Student(s): Ali Zayat
Advisor(s): Dr. Joe Tekli | Co-Supervisor: Ralph Abboud, Ph.D.
Department: Electrical & Computer
Academic Year(s): 2024-2025

Abstract

The rise of Artificial Intelligence (AI) and Deep Learning (DL) over the past few years has been unprecedented, with DL performing various complex tasks almost indistinguishably from humans, even in artistic domains. However, many notable frontiers remain such as the field of music generation, where widely known and utilized AI and DL models are still lacking. In this paper, we propose a novel method for generating music leveraging Stable Diffusion (SD) techniques. Our approach consists of a four stage pipeline: i) encoding input MIDI (computer music format) files as 2D images, ii) fine-tuning a SD model to process the encoded images, iii) using the SD model to generate new images based on the trained ones, and iv) decoding the generated images to produce new pieces of music. Our method’s results greatly depend on how the MIDI data is encoded and decoded, since it provides the main source of information for the SD model.

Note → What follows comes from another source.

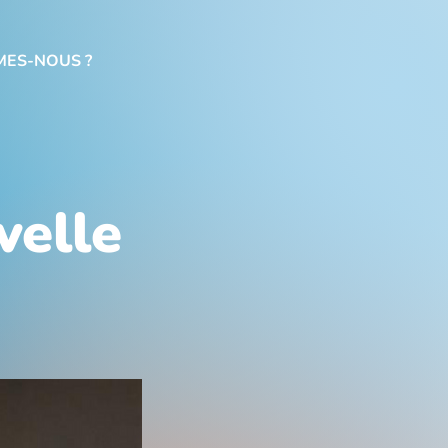
MES-NOUS ?
velle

The training images will be labelled using the artist’s name, emotions, and music genre representing the piece (e.g., Chopin, romantic, surprise, joy). This ensures that on the one hand, we have some control over the output, and on the other hand, that it is vague enough to allow new results to emerge. Through experimental validation, we plan to demonstrate the effectiveness of our method in generating high-quality musical compositions across various styles, emotions, and artistic expressions, paving the way for innovative applications in music production and composition assistance.